小児甲状腺がん
2023/06/23 - 15:34

「大法廷が空いていない」裁判長、事実と異なる説明〜甲状腺がん裁判

昨年1月に東京地方裁判所に提起された「311子ども甲状腺がん裁判」をめぐり、100席を備える大法廷(103号法廷)に予約が入っていないにも関わらず、裁判所が「大法廷は空いていない」と事実と異なる説明をしていたことがOurPlanet-TVの情報公開でわかった。

裁判所が事実に反する説明をしていたのは、「311子ども甲状腺がん裁判」の第3回(11月9日)と第4回(1月29日)期日の大法廷の予約状況について。坂本三郎裁判長は9月7日に開かれた第2回口頭弁論の進行協議や口頭弁論の席上、「大法廷は空いていない」と説明していたが、OurPlanet-TVが情報公開によって入手した「設備別予約一覧表」によると、同日時点で、第3回期日も第4回期日も、103号法廷の予約は入っていなかった。

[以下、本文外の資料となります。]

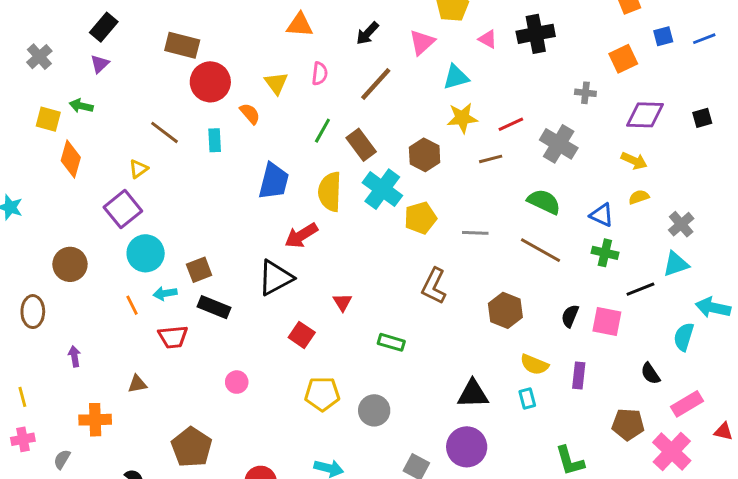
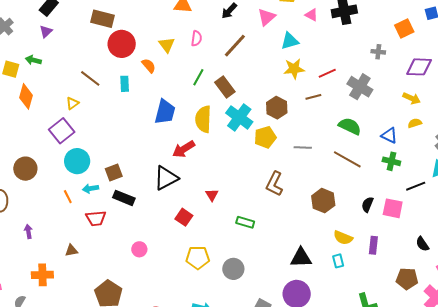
brown hexagon: (425, 155) -> (277, 108), moved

また裁判所は同じ日、3月15日の第5回期日も806法廷を指定したため、口頭弁論において、弁護団は大法廷のの使用を強く求め、進行協議を開くよう要望した。弁護団によると、同月29日に開かれた進行協議で、大法廷が取れたなどと説明していたが、今回開示された文書によると、9月7日のうちに103法廷の予約を入れていたことがわかった。

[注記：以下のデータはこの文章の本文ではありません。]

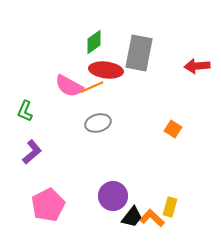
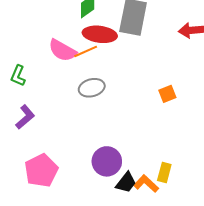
orange square: (173, 129) -> (167, 94), turned 36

裁判所は、日程を動かすことはできないなどとして、第3回期日も4回期日も、収容人数が550人程度の806法廷を指定していたが、9月7日の段階で第3回から5回のいずれも、大法廷は空いており、5回の予約と同時に、3回目と4回目の予約を入れることは可能だったと言える。

入廷行進を撮影するメディア。

OurPlanet-TVが情報公開によって入手した民事部のガイドブックによると、東京地裁の会議室の予約は、大法廷、小法廷関わりなく、各部局が直接、データベースに予約の入力を行うこととなっており、「法廷予約一覧表」で、予約状況がすぐに把握できる。また、刑事部では、大法廷(104号法廷)の使用にあたって、事件の規模、性質、内容、訴訟関係人の数や、予想される傍聴希望者の数を考慮して使用できるとする「了解事項」があることが判明した。これと同様の規定が民事部にあるか取材したが、東京地裁の民事部は回答できないとしている。
OurPlanet-TVは、昨年9月に開示請求し、6ヶ月を超える特別延長を経て、今年6月20日に文書が開示された。

「311子ども甲状腺がん裁判」は、毎回100人を超える傍聴希望者がつめかけており、傍聴の抽選に並んだ人数は第3回目が149人、第4回は156人だった。これに対し、一般傍聴席は25席前後で、毎回6人に1人しか傍聴できない状態が続いていた。同裁判は、傍聴を希望する記者が毎回10人を超えてる上、訴訟関係者のための特別傍聴券が多い。さらに、当時は、新型コロナ感染症の影響で裁判所は座席を半数にしていたこともあり、大半の傍聴者が抽選ではずれる結果となっていたため、同訴訟の支援団体「311甲状腺がん子ども支援ネットワーク」は、大法廷での裁判を求める署名約2万筆を、9月と10月にそれぞれ提出していた。

毎回、大勢の人が傍聴抽選券を求めて列をつくる。

311子ども甲状腺がん裁判の弁護団はOurPlanet-TVの取材に対し、「裁判の公開は憲法上の要請であるが、傍聴希望者の 「傍聴する権利」は、判例上認められていない。とはいえ、物理的に可能であれば、多く の市民が傍聴できる配慮をすることが、裁判の公開の要請を実質化することであるし、市民の「知る権利」にも資することになり、裁判所としては、そのように訴訟運営すべきで ある。」としたコメントした。さらに、これらの期日に、原告の意見陳述が行われたことに触れ、「原告は 1 人でも多くの人に 自分の思いを聞いてほしいと願っていた。大法廷が空いていたことを知り、裁判所が、原告らの願いや傍聴にかけつけた多くの市民に思いを致さなかったことは痛恨であるととも に、その姿勢に深い憂慮を覚える。」としている。